The men laughed. They were easy in their minds now that they understood they were to play a familiar game—only they grudged that they were to half accomplish it. If they caught a Jew let them squeeze and wring him out till not a drop of the golden syrup were left in him.
Noémi had, however, her own ideas in the matter. She justified her act to her conscience as a deed of necessity. It was a marvel that her conscience felt any scruple in the matter, as in the Middle Ages none hesitated to defraud a Jew, none considered that a son of Israel had any right to have meted out to him the like justice as to a Christian. Before the Cathedral gates at Toulouse every Good Friday a Jew had to present himself to have his ears boxed by the Bishop, and to acknowledge in his person on behalf of his race its guilt in having crucified the Messiah.
"Here!" said the girl, "tie up your horses and mine and lie in the scrub."
Before them, on the left hand of the track, rose the Devil's Table; a mound of earth had anciently covered it, but rain had washed away the earth from the capstone and showed the points of those blocks which upheld it.

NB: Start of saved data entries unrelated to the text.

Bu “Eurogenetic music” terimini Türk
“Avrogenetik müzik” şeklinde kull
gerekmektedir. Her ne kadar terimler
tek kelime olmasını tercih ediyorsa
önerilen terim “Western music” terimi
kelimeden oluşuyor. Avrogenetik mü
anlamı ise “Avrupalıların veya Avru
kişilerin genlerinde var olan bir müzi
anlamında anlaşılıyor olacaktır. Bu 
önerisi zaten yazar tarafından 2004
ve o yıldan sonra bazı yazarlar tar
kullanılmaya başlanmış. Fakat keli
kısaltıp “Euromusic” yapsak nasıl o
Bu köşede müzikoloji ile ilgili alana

The slab was a singularly uncouth stone, with its flat old bed underneath, the upper surface uneven and dinted with cup-holes.
The routiers had not been long in hiding before the voice of Levi was heard, and the tramp of his ass.

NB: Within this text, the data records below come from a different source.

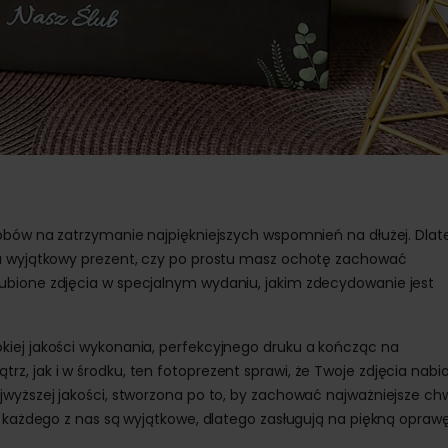
sobów na zatrzymanie najpiękniejszych wspomnień na dłużej. Dla
na wyjątkowy prezent, czy po prostu masz ochotę zachować
ubione zdjęcia w specjalnym wydaniu, jakim zdecydowanie jest
iej jakości wykonania, perfekcyjnego druku a kończąc na
, jak i w środku, ten fotoprezent sprawi, że Twoje zdjęcia nabi
wyższej jakości, stworzona po to, by zachować najważniejsze chw
a każdego z nas są wyjątkowe, dlatego zasługują na piękną opraw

"I thank you, good fellows. It was gracious of your master to lend me your escort, for, Heaven knows! I am too poor to need one. My ass is laden with lentils. You eat them in your fasting times, and when not fasting, eat pig. I cannot touch the unclean meat, and so eat lentils all the year. All my little moneys I carried with me have been expended in lentils for my wife Rachel and me. Ah! this must last us a long time. We are so poor, and lentils are so dear."
"You will give us something to drink your health, Levi," asked one of Tardes' men.
"Oh! certainly. Open both your hands and I will fill them with lentils. When Daniel, Shadrach, Meshach, and Abednego were in the palace of King Darius, they refused the meats from the King's table that they might eat lentils. And they grew fat! Oh! Father Abraham, so sleek that their faces shone, and all the young ladies ran after them. Open your hands and I will give you lentils, and all the fair maids of La Roque will admire you."
The men laughed. "Come, come, Jew, keep the pulse for yourself, and give us something more solid—money—and we will drink your health."
"Money!" exclaimed Levi; "as if I had money! Oh, Fathers of the Covenant! poor Levi with money!—that is a comical idea. You are jesting with me, and I like a jest."